▶ **What needs to be done**: Determine how many lines of the material hold the string "automobili" and reply with only that number.

▶ **Extracted information**:
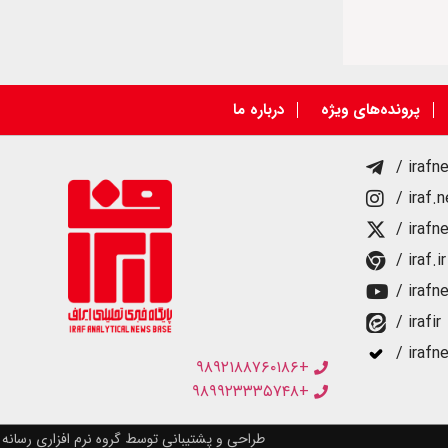
پرونده‌های ویژه
درباره ما
/ irafn
/ iraf.
/ irafn
/ iraf.ir
/ irafn
/ irafir
/ irafn
+۹۸۹۲۱۸۸۷۶۰۱۸۶
+۹۸۹۹۲۳۳۳۵۷۴۸
طراحی و پشتیبانی توسط گروه نرم افزاری رسانه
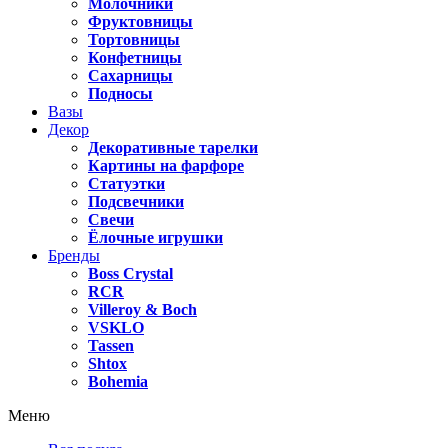
Молочники
Фруктовницы
Тортовницы
Конфетницы
Сахарницы
Подносы
Вазы
Декор
Декоративные тарелки
Картины на фарфоре
Статуэтки
Подсвечники
Свечи
Ёлочные игрушки
Бренды
Boss Crystal
RCR
Villeroy & Boch
VSKLO
Tassen
Shtox
Bohemia
Меню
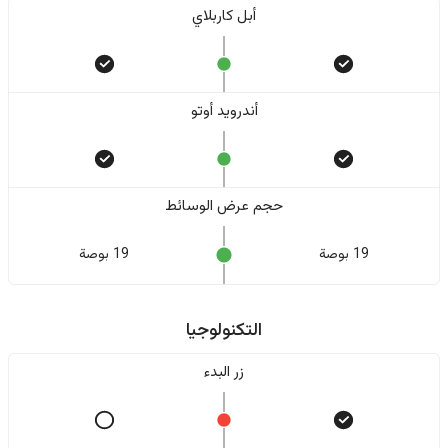
أبل كاربلاي
أندرويد أوتو
حجم عرض الوسائط
19 بوصة
19 بوصة
التكنولوجيا
زر البدء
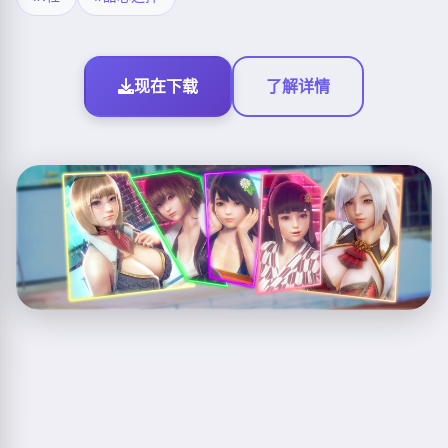
现在下载
了解详情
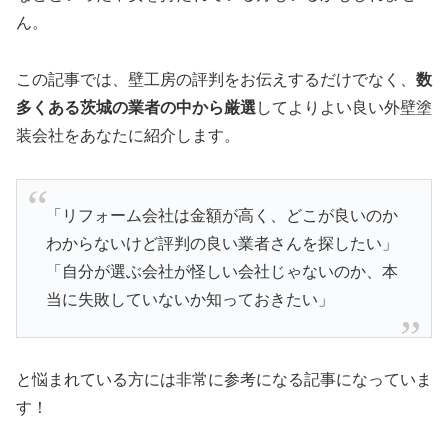
ん。
この記事では、壁工房の評判をお伝えするだけでなく、
数
多くある茨城の業者の中から厳選
してよりよい良い外壁塗
装会社をあなたに紹介します。
「リフォーム会社は金額が高く、どこが良いのか
わからないけど評判の良い業者さんを探したい」
「自分が選ぶ会社が怪しい会社じゃないのか、本
当に失敗していないか知っておきたい」
と悩まれている方には非常に参考になる記事になっていま
す！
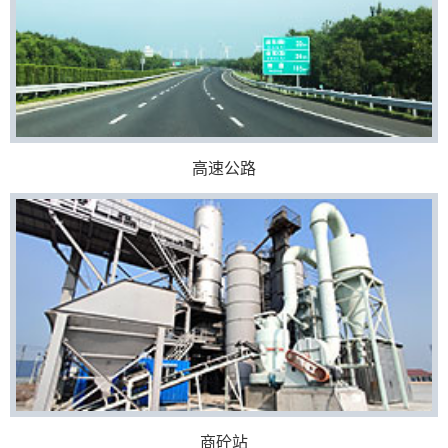
高速公路
商砼站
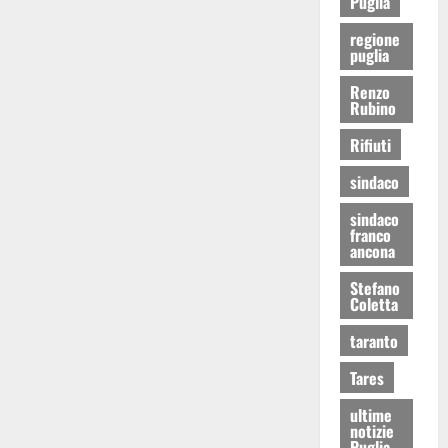
Puglia
regione
puglia
Renzo
Rubino
Rifiuti
sindaco
sindaco
franco
ancona
Stefano
Coletta
taranto
Tares
ultime
notizie
Puglia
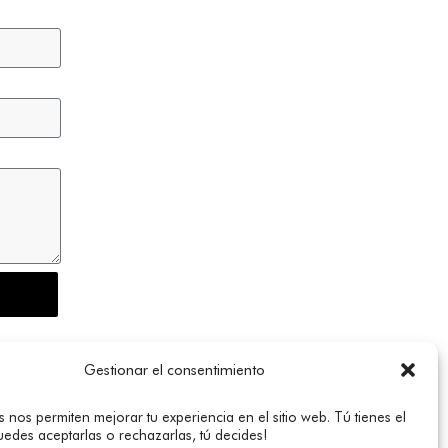
nées à
Gestionar el consentimiento
 nos permiten mejorar tu experiencia en el sitio web. Tú tienes el
puedes aceptarlas o rechazarlas, tú decides!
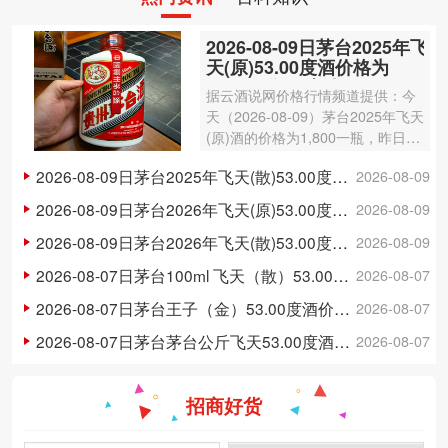
2026-08-09日茅台2025年飞
天(原)53.00度酒价格为
1,800一瓶，上涨 20元
据云酒说网价格行情频道提供：今
天（2026-08-09）茅台2025年飞天
(原)酒的价格为1,800一瓶，昨日价
格为1,780一瓶，上涨 20元 。茅台
2026-08-09日茅台2025年飞天(散)53.00度酒价格为1,750一瓶，上涨 20元
2026-08-09
2025年飞天(原)酒容量为500ml，
酒精度数为53.00度。茅台酒除了年
2026-08-09日茅台2026年飞天(原)53.00度酒价格为1,730一瓶，上涨 20元
2026-08-09
份因…
2026-08-09日茅台2026年飞天(散)53.00度酒价格为1,710一瓶，上涨 15元
2026-08-09
2026-08-07日茅台100ml 飞天（散）53.00度酒价格为300一瓶，上涨 3元
2026-08-07
2026-08-07日茅台王子（金）53.00度酒价格为148一瓶，下跌 5元
2026-08-07
2026-08-07日茅台茅台公斤飞天53.00度酒价格为3,250一瓶，下跌 20元
2026-08-07
招商好货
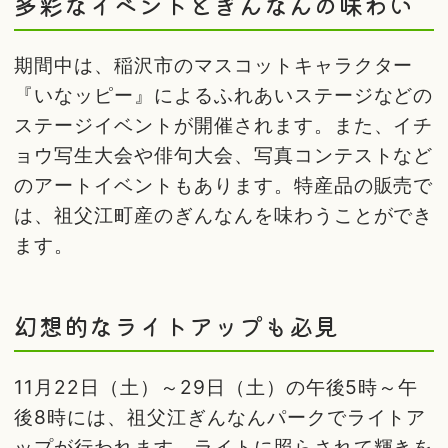
多彩なイベントとぎんなんの味わい
期間中は、稲沢市のマスコットキャラクター
『いなッピー』によるふれあいステージなどの
ステージイベントが開催されます。また、イチ
ョウ写生大会や俳句大会、写真コンテストなど
のアートイベントもあります。特産品の販売で
は、祖父江町産のぎんなんを味わうことができ
ます。
幻想的なライトアップも必見
11月22日（土）～29日（土）の午後5時～午
後8時には、祖父江ぎんなんパークでライトア
ップが行われます。ライトに照らされて輝きを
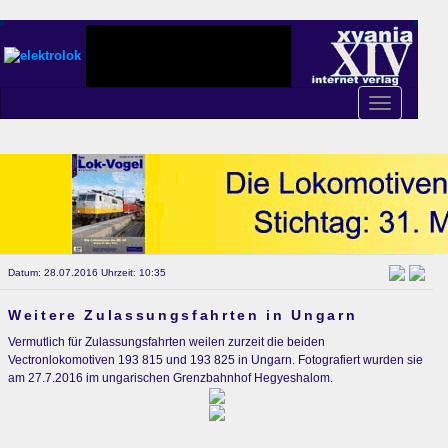
Toggle
navigation
Datum: 28.07.2016 Uhrzeit: 10:35
Weitere Zulassungsfahrten in Ungarn
Vermutlich für Zulassungsfahrten weilen zurzeit die beiden
Vectronlokomotiven 193 815 und 193 825 in Ungarn. Fotografiert wurden sie
am 27.7.2016 im ungarischen Grenzbahnhof Hegyeshalom.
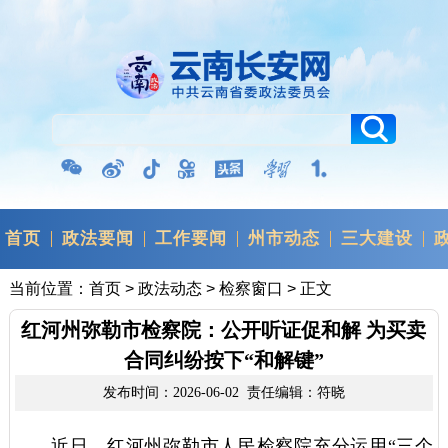
首页
政法要闻
工作要闻
州市动态
三大建设
当前位置：
首页
>
政法动态
>
检察窗口
> 正文
红河州弥勒市检察院：公开听证促和解 为买卖
合同纠纷按下“和解键”
发布时间：2026-06-02 责任编辑：符晓
近日，红河州弥勒市人民检察院充分运用“三个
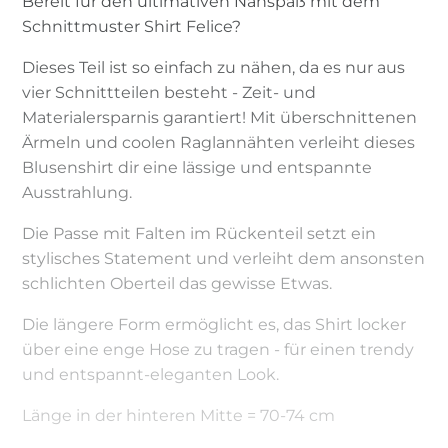
Bereit für den ultimativen Nähspaß mit dem
Schnittmuster Shirt Felice?
Dieses Teil ist so einfach zu nähen, da es nur aus
vier Schnittteilen besteht - Zeit- und
Materialersparnis garantiert! Mit überschnittenen
Ärmeln und coolen Raglannähten verleiht dieses
Blusenshirt dir eine lässige und entspannte
Ausstrahlung.
Die Passe mit Falten im Rückenteil setzt ein
stylisches Statement und verleiht dem ansonsten
schlichten Oberteil das gewisse Etwas.
Die längere Form ermöglicht es, das Shirt locker
über eine enge Hose zu tragen - für einen trendy
und entspannt-eleganten Look.
Länge in der hinteren Mitte = 70-74 cm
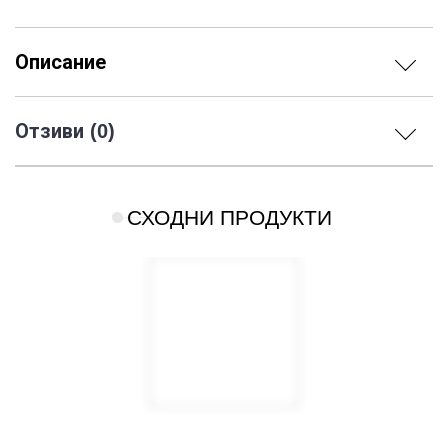
Описание
Отзиви (0)
СХОДНИ ПРОДУКТИ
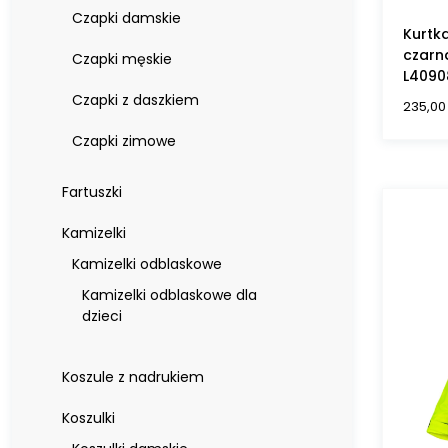
Czapki damskie
Kurtk
czarn
Czapki męskie
L4090
Czapki z daszkiem
235,0
Czapki zimowe
Fartuszki
Kamizelki
Kamizelki odblaskowe
Kamizelki odblaskowe dla
dzieci
Koszule z nadrukiem
Koszulki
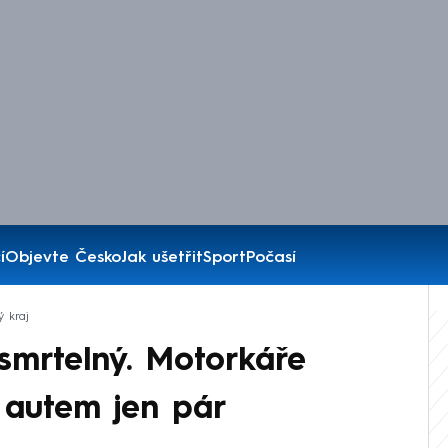
í
Objevte Česko
Jak ušetřit
Sport
Počasí
ý kraj
smrtelný. Motorkáře
s autem jen pár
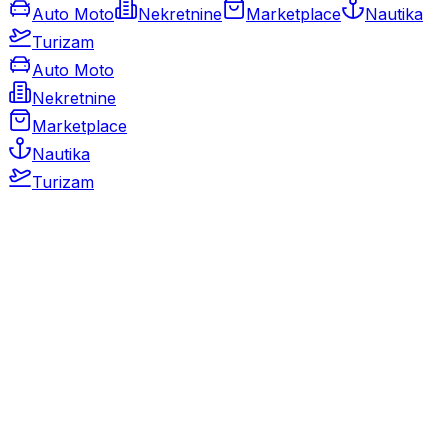
Auto Moto
Nekretnine
Marketplace
Nautika
Turizam
Auto Moto
Nekretnine
Marketplace
Nautika
Turizam
Auto Moto
Rabljeni automobili
Novi automobili
Motocikli / motori
Gospodarska vozila
Rezervni dijelovi i oprema
Kamperi i kamp prikolice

▶ **Exercise output**: 2